§ **Supplied data**:
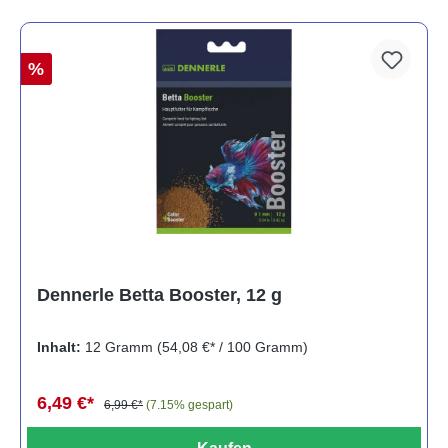
%
Dennerle Betta Booster, 12 g
Inhalt:
12 Gramm
(54,08 €* / 100 Gramm)
6,49 €*
6,99 €*
(7.15% gespart)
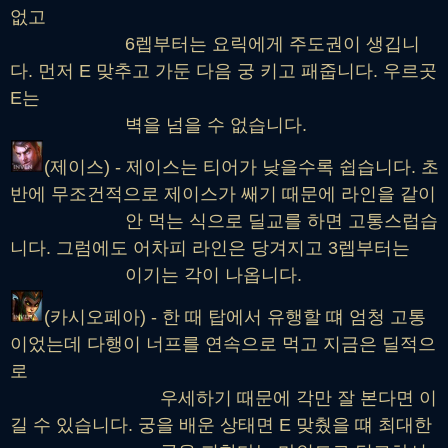
없고
6렙부터는 요릭에게 주도권이 생깁니
다. 먼저 E 맞추고 가둔 다음 궁 키고 패줍니다. 우르곳
E는
벽을 넘을 수 없습니다.
(제이스) - 제이스는 티어가 낮을수록 쉽습니다. 초
반에 무조건적으로 제이스가 쌔기 때문에 라인을 같이
안 먹는 식으로 딜교를 하면 고통스럽습
니다. 그럼에도 어차피 라인은 당겨지고 3렙부터는
이기는 각이 나옵니다.
(카시오페아) - 한 때 탑에서 유행할 떄 엄청 고통
이었는데 다행이 너프를 연속으로 먹고 지금은 딜적으
로
우세하기 때문에 각만 잘 본다면 이
길 수 있습니다. 궁을 배운 상태면 E 맞췄을 떄 최대한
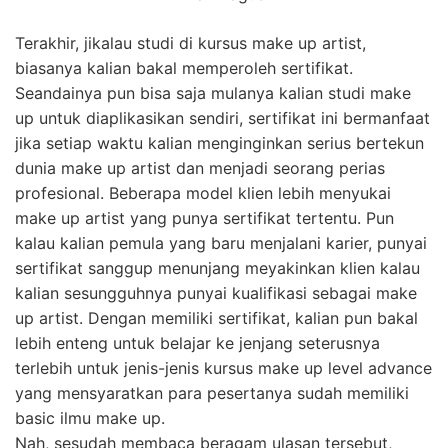
Terakhir, jikalau studi di kursus make up artist,
biasanya kalian bakal memperoleh sertifikat.
Seandainya pun bisa saja mulanya kalian studi make
up untuk diaplikasikan sendiri, sertifikat ini bermanfaat
jika setiap waktu kalian menginginkan serius bertekun
dunia make up artist dan menjadi seorang perias
profesional. Beberapa model klien lebih menyukai
make up artist yang punya sertifikat tertentu. Pun
kalau kalian pemula yang baru menjalani karier, punyai
sertifikat sanggup menunjang meyakinkan klien kalau
kalian sesungguhnya punyai kualifikasi sebagai make
up artist. Dengan memiliki sertifikat, kalian pun bakal
lebih enteng untuk belajar ke jenjang seterusnya
terlebih untuk jenis-jenis kursus make up level advance
yang mensyaratkan para pesertanya sudah memiliki
basic ilmu make up.
Nah, sesudah membaca beragam ulasan tersebut,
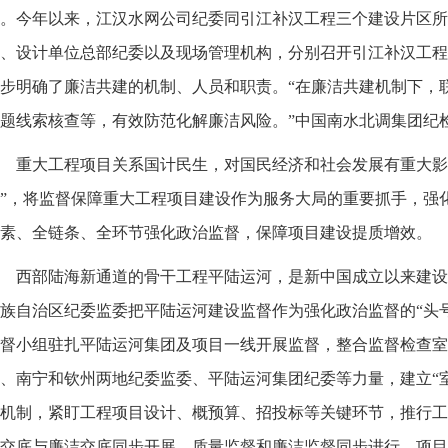
。今年以来，江汉水网公司纪委同引江补汉工程三个建设片区所
、设计单位总部纪委以及现场管理机构，分别召开引江补汉工程
步明确了廉洁共建的机制、人员和职责。“在廉洁共建机制下，
题线索核查等，有效防范化解廉洁风险。”中国南水北调集团纪
重大工程项目关系国计民生，对国民经济和社会发展有重大影
”，将监督保障重大工程项目建设作为服务大局的重要抓手，强
素、全链条、全环节强化政治监督，保障项目建设提质增效。
西部陆海新通道的骨干工程平陆运河，是新中国成立以来建设
族自治区纪委监委把平陆运河建设监督作为强化政治监督的“头
督小组驻扎平陆运河集团及项目一线开展监督，整合监督检查室
、南宁和钦州两地纪委监委、平陆运河集团纪委等力量，建立“
机制，紧盯工程项目设计、概预算、招投标等关键环节，推行工
交底与廉洁交底同步开展、质量监督和廉洁监督同步进行、项目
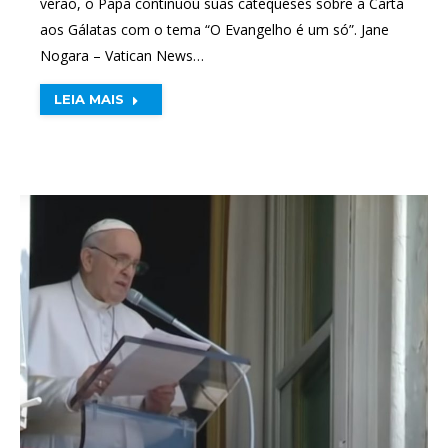
verão, o Papa continuou suas catequeses sobre a Carta
aos Gálatas com o tema “O Evangelho é um só”. Jane
Nogara – Vatican News…
LEIA MAIS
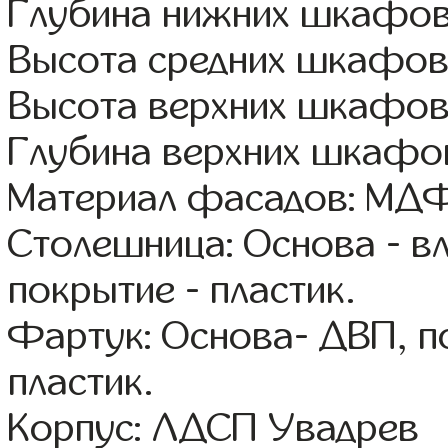
Глубина нижних шкафов
Высота средних шкафов
Высота верхних шкафов
Глубина верхних шкафов
Материал фасадов: МДФ
Столешница: Основа - в
покрытие - пластик.
Фартук: Основа- ДВП, п
пластик.
Корпус: ЛДСП Увадрев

§ **Exercise instructions**: Note which lines carry the word "шкафов" in the material, then copy each of them.

§ **Written solution**:
Глубина нижних шкафов
Высота средних шкафов
Высота верхних шкафов
Глубина верхних шкафов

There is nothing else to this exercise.